**Assignment**
The entries are to be returned exactly, with images left out.

**Material supplied**
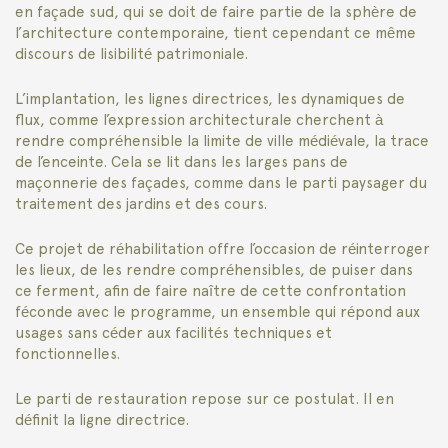
en façade sud, qui se doit de faire partie de la sphère de
l’architecture contemporaine, tient cependant ce même
discours de lisibilité patrimoniale.
L’implantation, les lignes directrices, les dynamiques de
flux, comme l’expression architecturale cherchent à
rendre compréhensible la limite de ville médiévale, la trace
de l’enceinte. Cela se lit dans les larges pans de
maçonnerie des façades, comme dans le parti paysager du
traitement des jardins et des cours.
Ce projet de réhabilitation offre l’occasion de réinterroger
les lieux, de les rendre compréhensibles, de puiser dans
ce ferment, afin de faire naître de cette confrontation
féconde avec le programme, un ensemble qui répond aux
usages sans céder aux facilités techniques et
fonctionnelles.
Le parti de restauration repose sur ce postulat. Il en
définit la ligne directrice.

**Answer space**
en façade sud, qui se doit de faire partie de la sphère de
l’architecture contemporaine, tient cependant ce même
discours de lisibilité patrimoniale.
L’implantation, les lignes directrices, les dynamiques de
flux, comme l’expression architecturale cherchent à
rendre compréhensible la limite de ville médiévale, la trace
de l’enceinte. Cela se lit dans les larges pans de
maçonnerie des façades, comme dans le parti paysager du
traitement des jardins et des cours.
Ce projet de réhabilitation offre l’occasion de réinterroger
les lieux, de les rendre compréhensibles, de puiser dans
ce ferment, afin de faire naître de cette confrontation
féconde avec le programme, un ensemble qui répond aux
usages sans céder aux facilités techniques et
fonctionnelles.
Le parti de restauration repose sur ce postulat. Il en
définit la ligne directrice.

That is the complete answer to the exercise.